13-15. there was no bread in all the land—This probably refers to the second year of the famine (Ge 45:6) when any little stores of individuals or families were exhausted and when the people had become universally dependent on the government. At first they obtained supplies for payment. Before long money failed.

16. And Joseph said, Give your cattle—"This was the wisest course that could be adopted for the preservation both of the people and the cattle, which, being bought by Joseph, was supported at the royal expense, and very likely returned to the people at the end of the famine, to enable them to resume their agricultural labors."

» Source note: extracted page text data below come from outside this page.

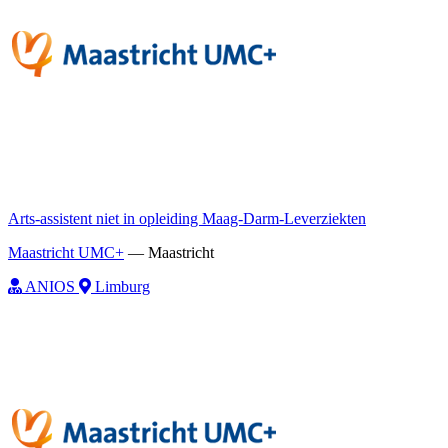
Arts-assistent niet in opleiding Maag-Darm-Leverziekten
Maastricht UMC+
—
Maastricht
ANIOS
Limburg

21. as for the people, he removed them to cities—obviously for the convenience of the country people, who were doing nothing, to the cities where the corn stores were situated.

22. Only the land of the priests bought he not—These lands were inalienable, being endowments by which the temples were supported. The priests for themselves received an annual allowance of provision from the state, and it would evidently have been the height of cruelty to withhold that allowance when their lands were incapable of being tilled.

23-28. Joseph said, Behold, &c.—The lands being sold to the government (Ge 47:19, 20), seed would be distributed for the first crop after the famine; and the people would occupy them as tenants-at-will on the payment of a produce rent, almost the same rule as obtains in Egypt in the present day.

29-31. the time drew nigh that Israel must die—One only of his dying arrangements is recorded; but that one reveals his whole character. It was the disposal of his remains, which were to be carried to Canaan, not from a mere romantic attachment to his native soil, nor, like his modern descendants, from a superstitious feeling for the soil of the Holy Land, but from faith in the promises. His address to Joseph—"if now I have found grace in thy sight," that is, as the vizier of Egypt—his exacting a solemn oath that his wishes would be fulfilled and the peculiar form of that oath, all pointed significantly to the promise and showed the intensity of his desire to enjoy its blessings (compare Nu 10:29).

31. Israel bowed himself upon the bed's head—Oriental beds are mere mats, having no head, and the translation should be "the top of his staff," as the apostle renders it (Heb 11:21).